Nearby browses a sprightly pair of grey duikers. They blink and nibble distractedly at a sour-plum shrub that could, in seasons to come, grow taller than the surrounding anthills and offer them cover and protection. The buck nudges and nips, playfully, and horns the nearby bushes, and wets them. Is this the beginning of their courtship? In her delicate struttings, the doe surely knows. As long as there remains the vegetation from which to draw water, this seems a good place for them to loiter, and there will be no need to browse riverwards risking encounters with the dangers that lurk there. There are also, plentiful in the summer veld, fruits and tubers, insects and even small birds or mammals on which to feed. Venturing to the fringes of human settlement, to the lush gardens of a nearby village or farmyard is sometimes safe at night but, for lingering, the open savanna stillness is the place of choice.
The quiet of nature is not ‘silence’, for that is a human construct, like their buildings and carved roads and wild dust-spewing vehicles, and is unlike the daily rising and setting of the sun or the phases of the moon. Or the displays of the Milky Way at night, or the fatiguing heat of summer and the biting chill of winter. There is no right time – there is just savanna stillness and, like a rolling, tumbling dung-ball, time passing – for that is where the peace that gives life begins. For that is where enlightenment begins.
Chapter 1: Egg
Call me Catharsius. That places me in a broad and vague enough order. It calls out to a life of growing and shedding, and moving on. It’s suited to me at any time. At any stage it will classify me. But names are only given when beginnings start to have meaning: humans presume this, don’t they? So am I to remain nameless, naturally? Call me stubborn.
This was all before I became a creature of value and of deserving, and before I began to roll. When I learnt to purposefully move manure, to toil, then, and only after this emergence, was I ‘Rollo’. But time isn’t a dung-ball to be pushed backwards. Discernment invites revisiting the moments of peace that begin life.

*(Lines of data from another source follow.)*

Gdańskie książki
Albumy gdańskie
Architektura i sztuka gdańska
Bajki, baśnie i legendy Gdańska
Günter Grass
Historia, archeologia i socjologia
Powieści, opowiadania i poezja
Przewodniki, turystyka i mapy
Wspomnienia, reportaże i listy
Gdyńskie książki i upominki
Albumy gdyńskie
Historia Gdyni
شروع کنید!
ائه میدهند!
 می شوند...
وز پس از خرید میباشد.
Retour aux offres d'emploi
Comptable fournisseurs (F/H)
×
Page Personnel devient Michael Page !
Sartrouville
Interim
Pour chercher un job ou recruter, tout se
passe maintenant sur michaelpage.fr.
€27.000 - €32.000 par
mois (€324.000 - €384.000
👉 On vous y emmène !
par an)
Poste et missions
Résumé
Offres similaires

I was an egg once. Once. More than – or so my feelers sense – one entire revolution of the savanna ago. Preceding me, the veld had yielded a pair of dung-beetles, whose dust-trails crossed, and they met, and settled their suitability in chemical agreement. Then they toiled, and created an orb of moist excrement, and laboured to lodge it between a rock and a hyrax burrow. It was semi-submerged by their other dung-balls, and formed a kind of nest-pile that was not too wet and not too dry. This was my first of many habitats, a half-buried home, the brood-ball into which I was laid. There were siblings in similar coverings around and above me as I was developing, on the edge, and relatively lower. In the vigilance that nature bestows, my parents kept numerous eyes on all the balls. Seasons of growth have since circulated for me to be in my place, able to look back, and sense the simple wisdom – is that what instinct is? – dung-beetle parents have, to not put all their eggs in one brood-ball, and to know what balls it takes to breed.

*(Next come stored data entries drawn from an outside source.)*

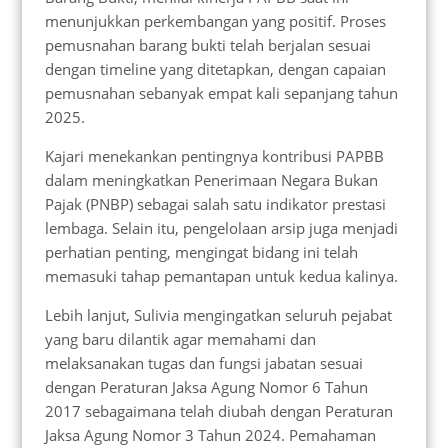
menunjukkan perkembangan yang positif. Proses
pemusnahan barang bukti telah berjalan sesuai
dengan timeline yang ditetapkan, dengan capaian
pemusnahan sebanyak empat kali sepanjang tahun
2025.
Kajari menekankan pentingnya kontribusi PAPBB
dalam meningkatkan Penerimaan Negara Bukan
Pajak (PNBP) sebagai salah satu indikator prestasi
lembaga. Selain itu, pengelolaan arsip juga menjadi
perhatian penting, mengingat bidang ini telah
memasuki tahap pemantapan untuk kedua kalinya.
Lebih lanjut, Sulivia mengingatkan seluruh pejabat
yang baru dilantik agar memahami dan
melaksanakan tugas dan fungsi jabatan sesuai
dengan Peraturan Jaksa Agung Nomor 6 Tahun
2017 sebagaimana telah diubah dengan Peraturan
Jaksa Agung Nomor 3 Tahun 2024. Pemahaman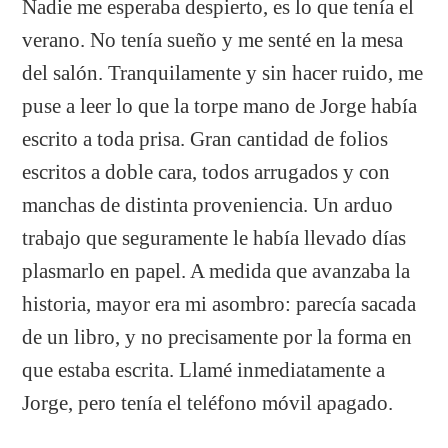
Nadie me esperaba despierto, es lo que tenía el
verano. No tenía sueño y me senté en la mesa
del salón. Tranquilamente y sin hacer ruido, me
puse a leer lo que la torpe mano de Jorge había
escrito a toda prisa. Gran cantidad de folios
escritos a doble cara, todos arrugados y con
manchas de distinta proveniencia. Un arduo
trabajo que seguramente le había llevado días
plasmarlo en papel. A medida que avanzaba la
historia, mayor era mi asombro: parecía sacada
de un libro, y no precisamente por la forma en
que estaba escrita. Llamé inmediatamente a
Jorge, pero tenía el teléfono móvil apagado.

That’s because not every ball hits. Squelchy, white insect eggs are nutritious, a perfect mouthful for prowling, marauding ants and swooping, pecking birds. For only a few rotations of the earth under the savanna sun, we remained fixed in the veld, and motionless in manure – or as still as moist growth permits. In the dry and often desolate bundu, dung-beetle zai were sought-after, and looked-after. And I was kept innocently safe, in a protecting brood-ball: parental care extended deep into dung.